Most entrepreneurs would agree that fundraising is no walk in the park.
AngelList, the social network for investors, functions as a matchmaking service between founders and investors, and aims to make the process a whole lot less painful.
Now a new site aims to make it even easier, by identifying the top angel investors in a bunch of different categories.
AngelList is a well-known service. Less well known is the fact that it has an open application programming interface.

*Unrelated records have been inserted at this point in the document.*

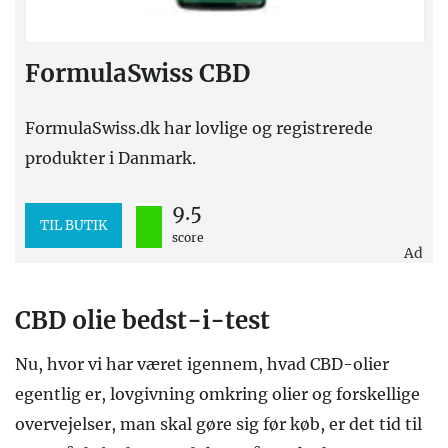
FormulaSwiss CBD
FormulaSwiss.dk har lovlige og registrerede
produkter i Danmark.
9.5
TIL BUTIK
score
Ad
CBD olie bedst-i-test
Nu, hvor vi har været igennem, hvad CBD-olier
egentlig er, lovgivning omkring olier og forskellige
overvejelser, man skal gøre sig før køb, er det tid til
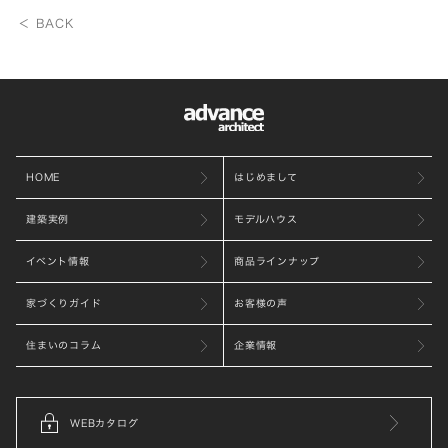
＜ BACK
HOME
はじめまして
建築実例
モデルハウス
イベント情報
商品ラインナップ
家づくりガイド
お客様の声
住まいのコラム
企業情報
WEBカタログ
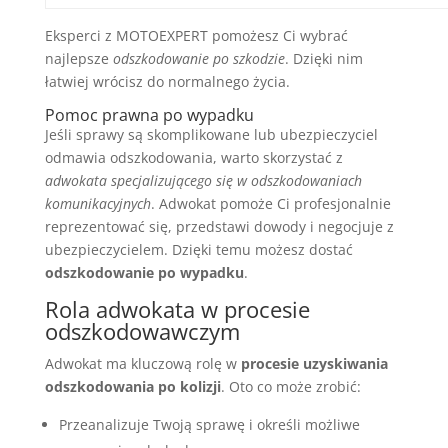
Eksperci z MOTOEXPERT pomożesz Ci wybrać
najlepsze
odszkodowanie po szkodzie
. Dzięki nim
łatwiej wrócisz do normalnego życia.
Pomoc prawna po wypadku
Jeśli sprawy są skomplikowane lub ubezpieczyciel
odmawia odszkodowania, warto skorzystać z
adwokata specjalizującego się w odszkodowaniach
komunikacyjnych
. Adwokat pomoże Ci profesjonalnie
reprezentować się, przedstawi dowody i negocjuje z
ubezpieczycielem. Dzięki temu możesz dostać
odszkodowanie po wypadku
.
Rola adwokata w procesie
odszkodowawczym
Adwokat ma kluczową rolę w
procesie uzyskiwania
odszkodowania po kolizji
. Oto co może zrobić:
Przeanalizuje Twoją sprawę i określi możliwe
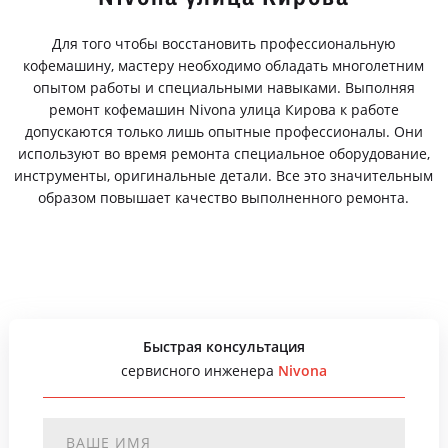
Для того чтобы восстановить профессиональную
кофемашину, мастеру необходимо обладать многолетним
опытом работы и специальными навыками. Выполняя
ремонт кофемашин Nivona улица Кирова к работе
допускаются только лишь опытные профессионалы. Они
используют во время ремонта специальное оборудование,
инструменты, оригинальные детали. Все это значительным
образом повышает качество выполненного ремонта.
Быстрая консультация
сервисного инженера
Nivona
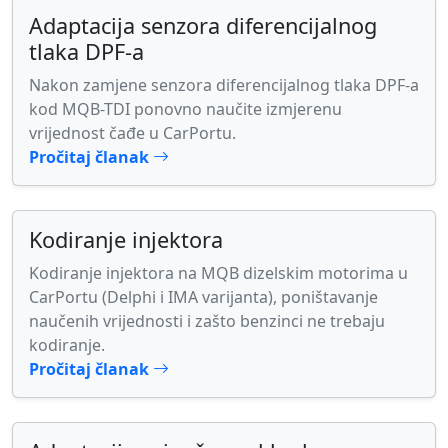
Adaptacija senzora diferencijalnog
tlaka DPF-a
Nakon zamjene senzora diferencijalnog tlaka DPF-a
kod MQB-TDI ponovno naučite izmjerenu
vrijednost čađe u CarPortu.
Pročitaj članak
Kodiranje injektora
Kodiranje injektora na MQB dizelskim motorima u
CarPortu (Delphi i IMA varijanta), poništavanje
naučenih vrijednosti i zašto benzinci ne trebaju
kodiranje.
Pročitaj članak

Now, using that API, internet entrepreneur and former MySpace developer, Sean Percival, set out to make it even easier for entrepreneurs to connect with the investors most likely to fund their startup.

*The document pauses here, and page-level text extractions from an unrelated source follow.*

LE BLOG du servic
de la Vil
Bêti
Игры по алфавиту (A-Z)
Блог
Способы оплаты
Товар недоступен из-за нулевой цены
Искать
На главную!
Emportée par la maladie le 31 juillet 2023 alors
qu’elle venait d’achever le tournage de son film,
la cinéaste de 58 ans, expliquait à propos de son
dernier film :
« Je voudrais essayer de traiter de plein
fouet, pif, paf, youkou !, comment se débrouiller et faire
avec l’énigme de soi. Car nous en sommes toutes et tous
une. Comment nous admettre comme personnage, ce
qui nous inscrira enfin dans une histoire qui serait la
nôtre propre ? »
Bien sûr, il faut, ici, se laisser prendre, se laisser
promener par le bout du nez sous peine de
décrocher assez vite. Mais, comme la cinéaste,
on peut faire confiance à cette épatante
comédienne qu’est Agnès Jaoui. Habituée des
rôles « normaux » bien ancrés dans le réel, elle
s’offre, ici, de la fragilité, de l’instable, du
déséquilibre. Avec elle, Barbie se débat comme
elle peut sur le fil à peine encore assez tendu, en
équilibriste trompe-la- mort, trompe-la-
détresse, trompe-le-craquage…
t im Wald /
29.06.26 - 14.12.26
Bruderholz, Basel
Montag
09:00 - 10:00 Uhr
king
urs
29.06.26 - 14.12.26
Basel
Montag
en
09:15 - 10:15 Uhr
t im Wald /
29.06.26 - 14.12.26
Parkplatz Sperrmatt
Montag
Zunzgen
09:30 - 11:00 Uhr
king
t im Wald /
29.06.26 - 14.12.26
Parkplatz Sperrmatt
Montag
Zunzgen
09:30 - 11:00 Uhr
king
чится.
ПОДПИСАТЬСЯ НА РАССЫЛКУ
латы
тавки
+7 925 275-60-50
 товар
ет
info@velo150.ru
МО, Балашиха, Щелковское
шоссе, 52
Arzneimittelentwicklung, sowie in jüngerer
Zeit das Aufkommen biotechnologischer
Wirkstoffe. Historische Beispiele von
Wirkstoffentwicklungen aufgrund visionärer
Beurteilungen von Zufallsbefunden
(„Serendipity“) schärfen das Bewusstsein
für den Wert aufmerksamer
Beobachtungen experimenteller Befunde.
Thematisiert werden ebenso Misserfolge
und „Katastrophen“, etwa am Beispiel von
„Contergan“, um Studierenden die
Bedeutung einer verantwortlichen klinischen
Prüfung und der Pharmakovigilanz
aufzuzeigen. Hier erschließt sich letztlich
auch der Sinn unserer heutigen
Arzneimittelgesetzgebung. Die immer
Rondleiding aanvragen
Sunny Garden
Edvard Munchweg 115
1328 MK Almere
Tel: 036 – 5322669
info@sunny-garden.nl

While you were huddled in the fetal position recovering from an over-consumption of champagne and jello shots on New Year’s Eve, Percival was building the site to help fellow founders refine a short-list of potential investors.

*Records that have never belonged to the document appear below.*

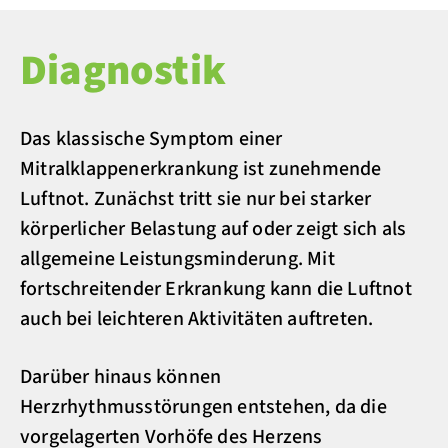
Diagnostik
Das klassische Symptom einer
Mitralklappenerkrankung ist zunehmende
Luftnot. Zunächst tritt sie nur bei starker
körperlicher Belastung auf oder zeigt sich als
allgemeine Leistungsminderung. Mit
fortschreitender Erkrankung kann die Luftnot
auch bei leichteren Aktivitäten auftreten.
Darüber hinaus können
Herzrhythmusstörungen entstehen, da die
vorgelagerten Vorhöfe des Herzens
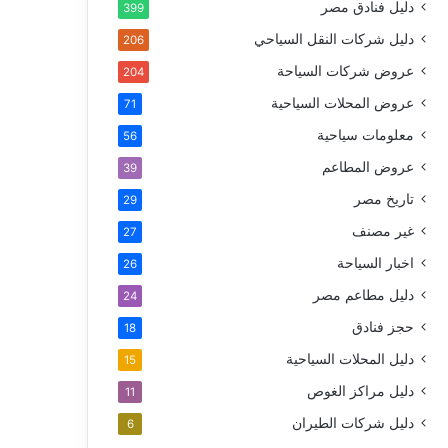
دليل فنادق مصر
399
دليل شركات النقل السياحي
206
عروض شركات السياحة
204
عروض المحلات السياحية
71
معلومات سياحية
56
عروض المطاعم
39
تاريخ مصر
29
غير مصنف
27
اخبار السياحة
26
دليل مطاعم مصر
24
حجز فنادق
18
دليل المحلات السياحية
15
دليل مراكز الغوص
11
دليل شركات الطيران
6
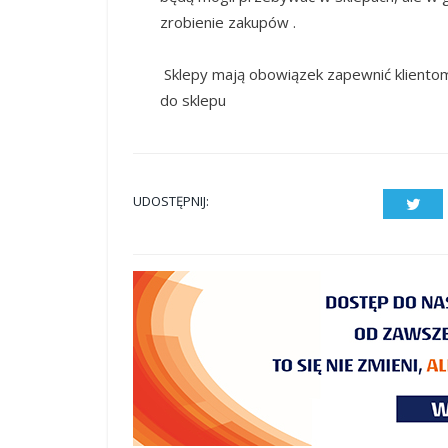
zrobienie zakupów .
Sklepy mają obowiązek zapewnić klientom
do sklepu
UDOSTĘPNIJ:
Twit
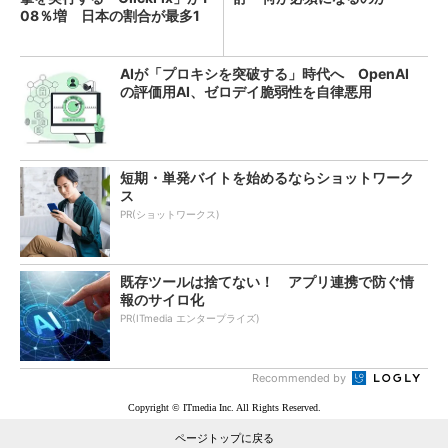
08％増 日本の割合が最多1
4％
AIが「プロキシを突破する」時代へ OpenAI
の評価用AI、ゼロデイ脆弱性を自律悪用
短期・単発バイトを始めるならショットワーク
ス
PR(ショットワークス)
既存ツールは捨てない！ アプリ連携で防ぐ情
報のサイロ化
PR(ITmedia エンタープライズ)
Recommended by
Copyright © ITmedia Inc. All Rights Reserved.
ページトップに戻る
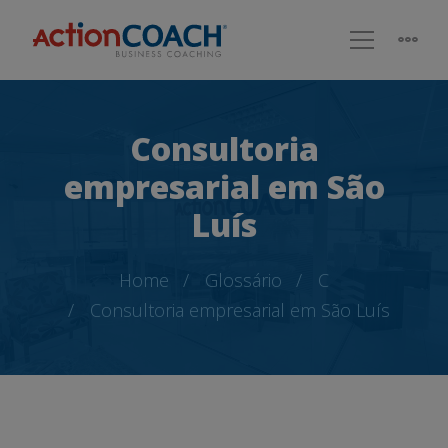
Consultoria
empresarial em São
Luís
Home
Glossário
C
Consultoria empresarial em São Luís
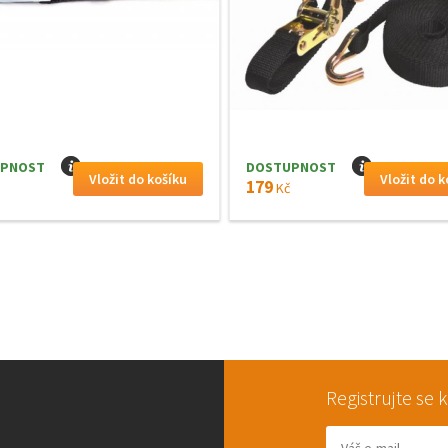
PNOST
I
DOSTUPNOST
I
179
Kč
Registrujte se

The site, known as Angel5, contains top lists of investors based on region, market and team. Building a mobile game for under-12s? Perform a search for active investors who are also parents. Angel5 would suggest that you connect with Christine Herron, the director at Intel Capital who is also a mom.
Percival, an LA-based entrepreneur, told me in a phone interview that he recently emerged from the time-consuming process of raising funds for his kids clothing startup, Wittlebee. After realizing that developers could tap into AngelList’s API — and its wealth of data about angel investors — he began crunching the numbers to see what patterns would emerge.
The biggest surprise? Some of the most well-known investors set up profiles on AngelList, but then quickly lose interest. Meanwhile, some of the most prolific investors are celebrities, such as Ashton Kutcher.
Percival is currently looking to hire an associate to help build out and market Angel5, and add more investor “top lists.” Peruse the site, and you’ll currently find lists arranged by categories like “mobile,” “travel,” and “subscription commerce.”
Naval Ravikant, founder of AngelList, gave Percival his blessing, and called the site a “good start.” But bear in mind that the lists are by no means definitive: Any deals, markets, and preferences that aren’t contained within AngelList’s database aren’t accounted for.
“It’s an editorial curation layer on top of our data and a simplified interface,” said Ravikant in an interview with VentureBeat.
For entrepreneurs who aren’t lucky enough to live in Silicon Valley and take advantage of the network here, this will be a useful tool to connect with potential investors. At the very least, it’s a great way to initiate a conversation based on shared interests.